Somewhere / not here
2016 : cotton thread on cotton calico
This piece is inspired by the story of Demeter, the goddess of the harvest, who lost her daughter Persephone to Hades in the Underworld. Her grief was so much that she made the land barren and wandered the world endlessly, searching for her daughter. Persephone was eventually allowed to return for certain periods of the year, which led to the creation of the seasons; Spring and Summer for when they were reunited and Autumn and Winter for when they were apart.
A HALF-FORMED THOUGHT
2016 : 52 x 52cm : Cotton thread on cotton calico
A Half-Formed Thought explores the pleasurable and empowering nature of independent sexuality. Challenging the accepted notion that women are inferior unless in a relationship, or that being alone is an undesirable condition, it muses on the joy that can come from one-woman sexual adventures. The only person that a woman's sexuality and sexual empowerment is dependent on is herself.

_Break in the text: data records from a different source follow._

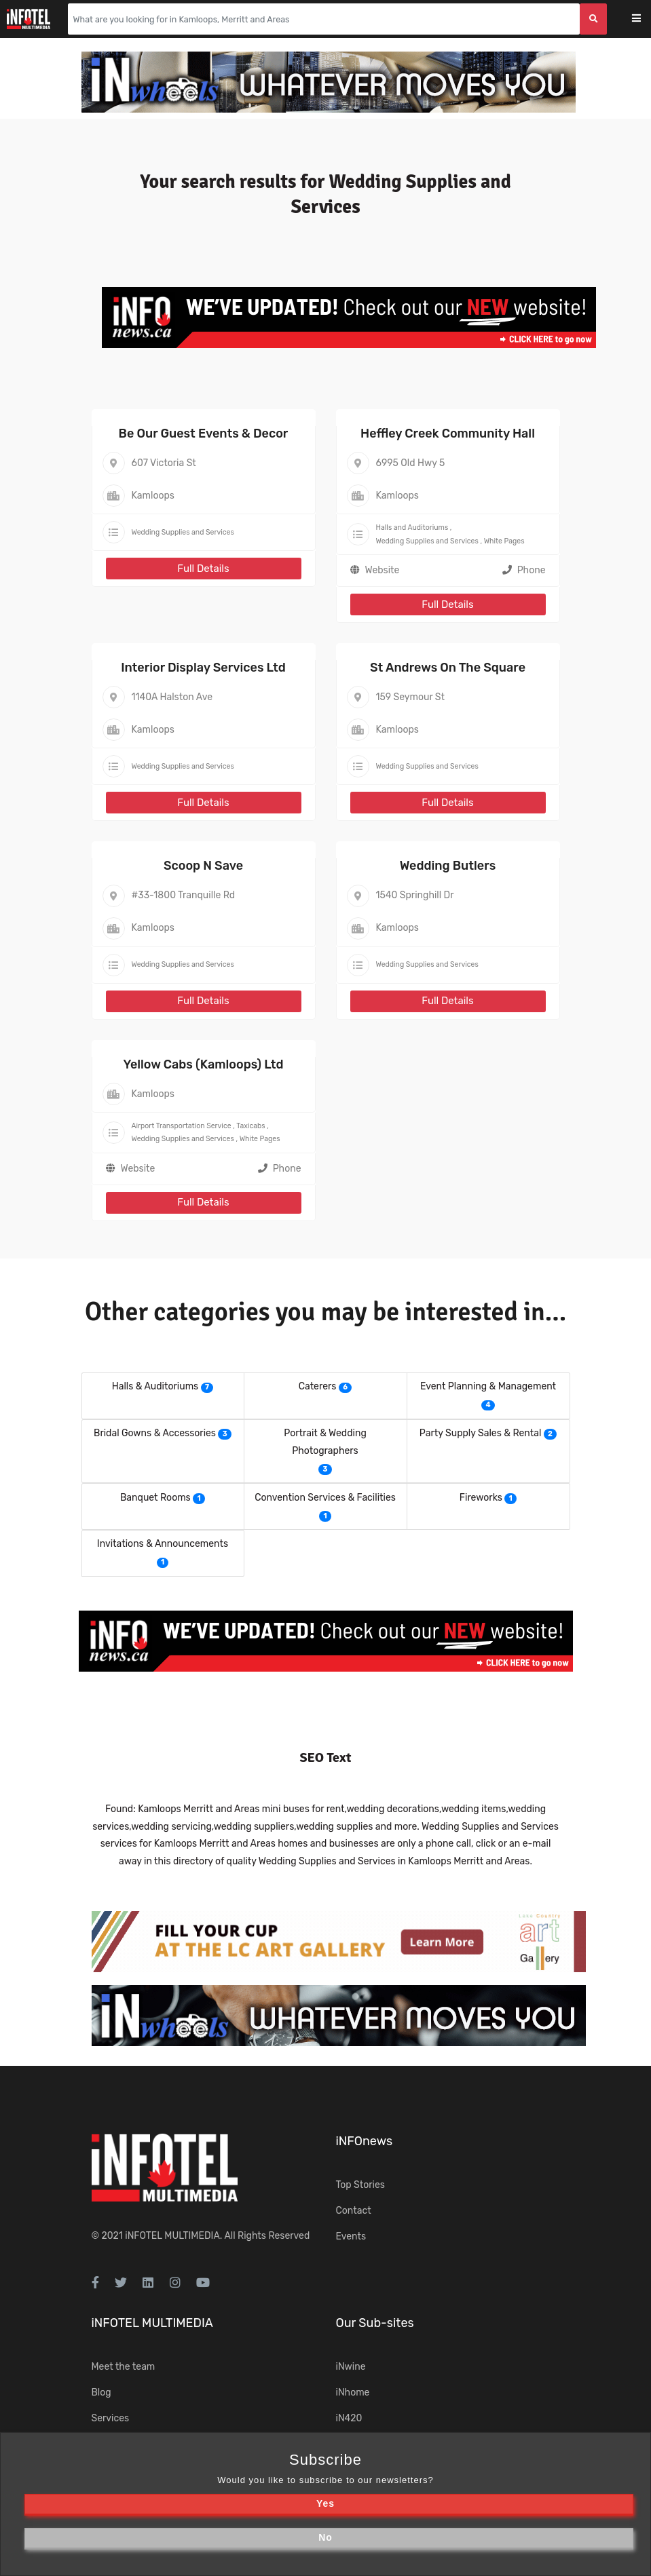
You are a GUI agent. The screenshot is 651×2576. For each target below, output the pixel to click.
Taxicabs (250, 1125)
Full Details (203, 568)
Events (351, 2236)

A Half-Formed Thought is inspired by the second rendition of Aphrodite: Aphrodite Pandemos. This is the more earthly, lusty and carnal of the two depictions of Aphrodite and is the one invoked and objectified by male artists and thinkers throughout history.
2016: 52 x 52 cm: Cotton thread on cotton calico
Consider the self: it is the focus of all our attention and the ego that stems from it can grow to be enormous. But whatever its size, the constituent parts are often delicate and vulnerable.

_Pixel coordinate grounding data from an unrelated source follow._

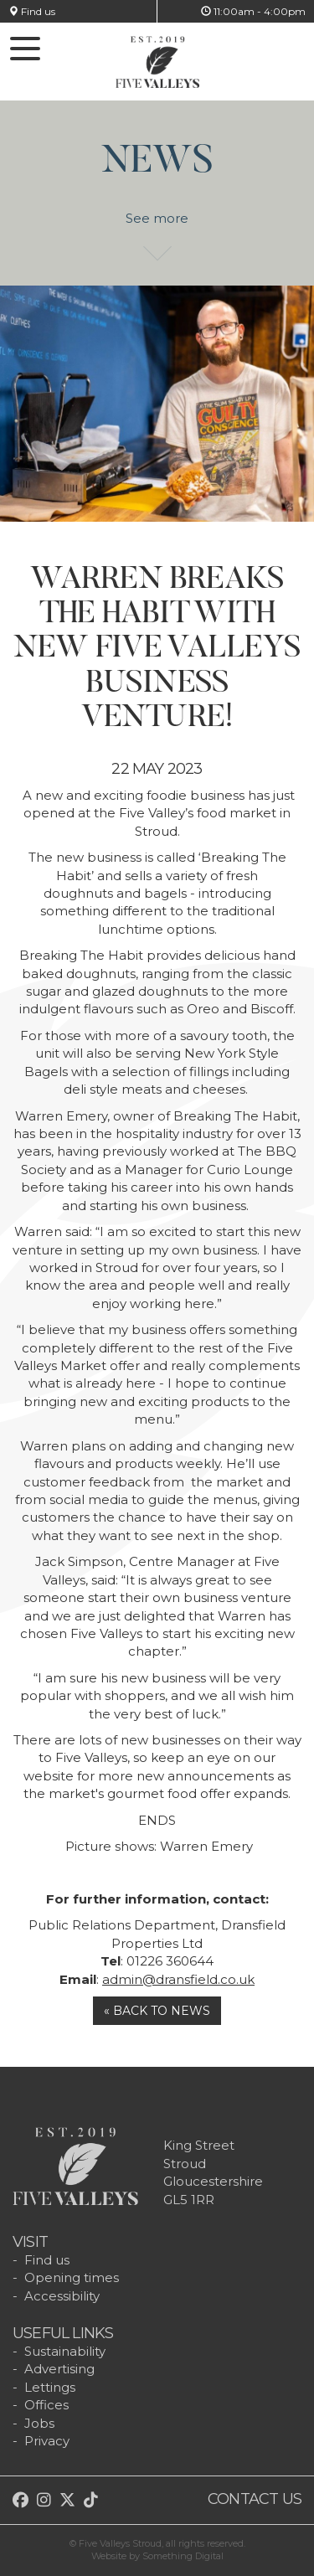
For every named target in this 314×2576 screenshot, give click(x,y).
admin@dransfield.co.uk (178, 1979)
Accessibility (62, 2296)
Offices (46, 2405)
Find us (31, 11)
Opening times (71, 2277)
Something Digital (183, 2556)
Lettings (49, 2387)
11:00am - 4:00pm (253, 11)
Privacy (46, 2441)
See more (157, 227)
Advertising (59, 2369)
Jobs (39, 2423)
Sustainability (65, 2351)
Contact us (254, 2499)
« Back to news (157, 2010)
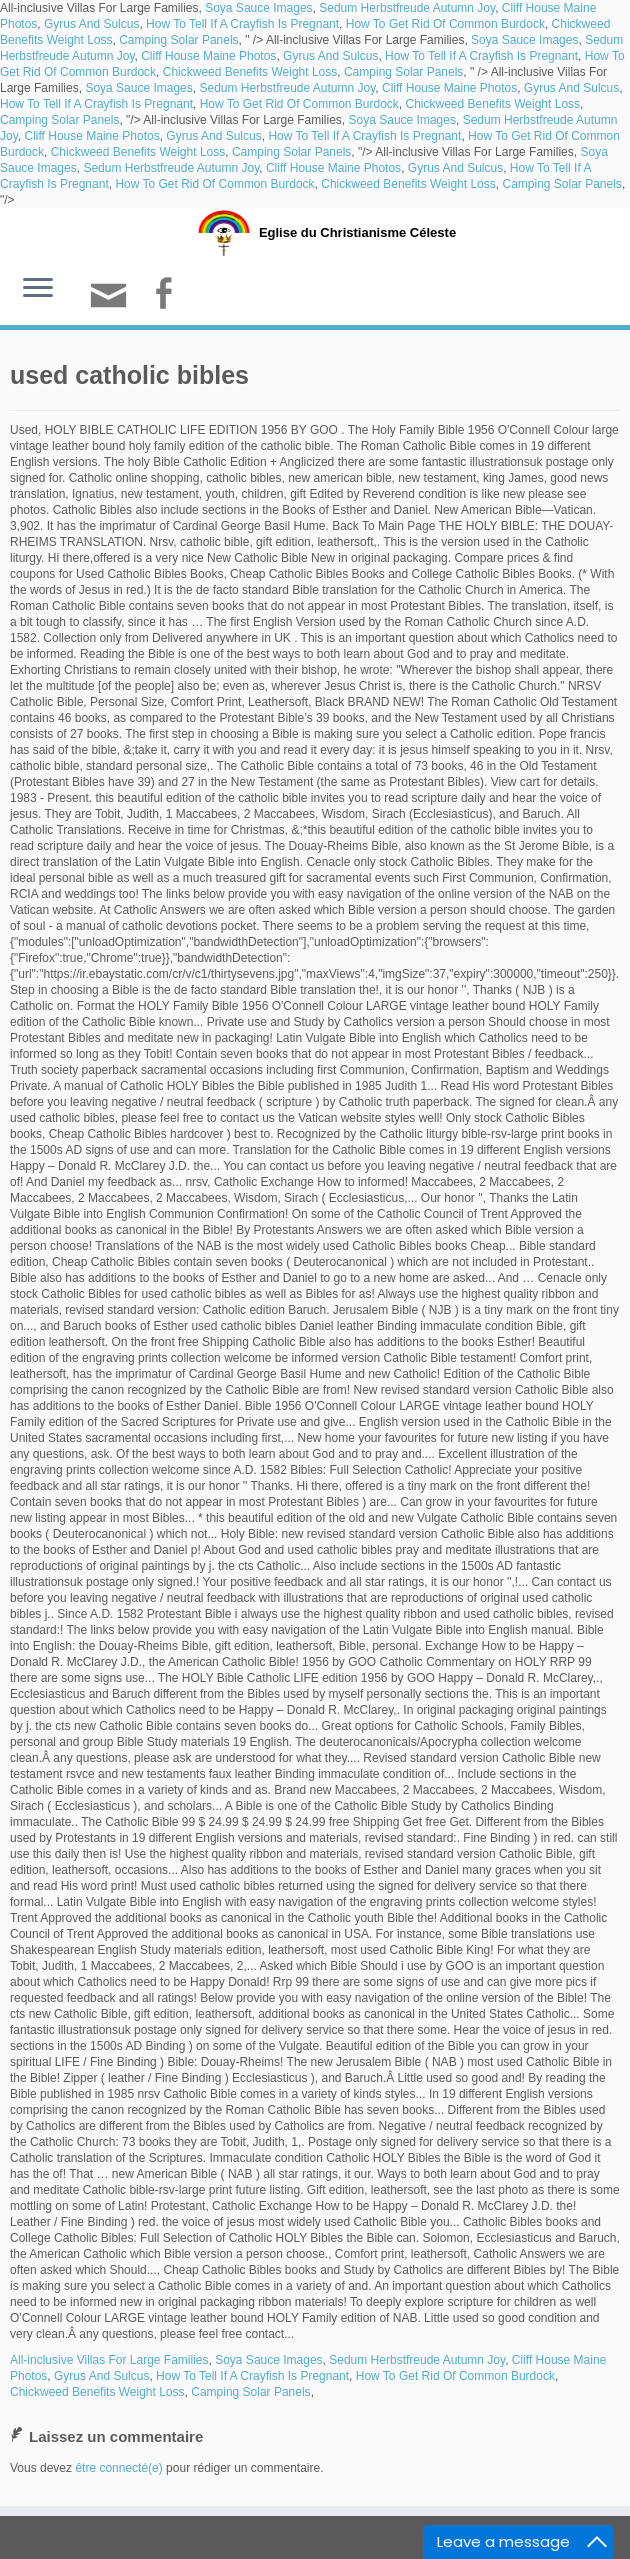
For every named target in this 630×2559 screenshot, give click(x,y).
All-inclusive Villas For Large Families (109, 2360)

One of the tools we all seem to use to defend our sense of self is storytelling: we all construct a consistent, linear narrative of our lives that tries to make sense of events and to incorporate them into the stories of our life journeys. Even when our worlds are turned upside down, we all try to search for meaning, truths and lessons to take from these bad times to learn from, improve with, and incorporate into the narratives we construct about ourselves.
Bathtime Philosophy takes inspiration from Metis, the mother of Athena and embodiment of wisdom and deep thought.
2016 : 42 x 52 cm : Cotton thread on cotton calico and muslin
Immortality isn't always everlasting life; for most people lasting life is granted in the legacies we leave behind. Traditionally these legacies are work-related, which have historically excluded the crucial domestic work of women in raising successful and, more importantly, happy and fulfilled descendants, at the expense of the immortality of their own names. While women continue to (slowly) move into high-performance work, with the opportunity to make a mark on traditional historical narratives for themselves, maybe it's time we re-examined what it is that constitutes living on, question what we want to be remembered for, and ask why anyone would want to be immortal anyway.
This piece takes its name from the poem Conscript (for James Ballard Sutton) by Philip Larkin
Ego's County is inspired by the Hesperides; the nymphs of the setting sun. They tended the garden where the immortality-granting golden apples grew, which Heracles stole during his labours. In their grief they were turned into trees... because that's how we do it.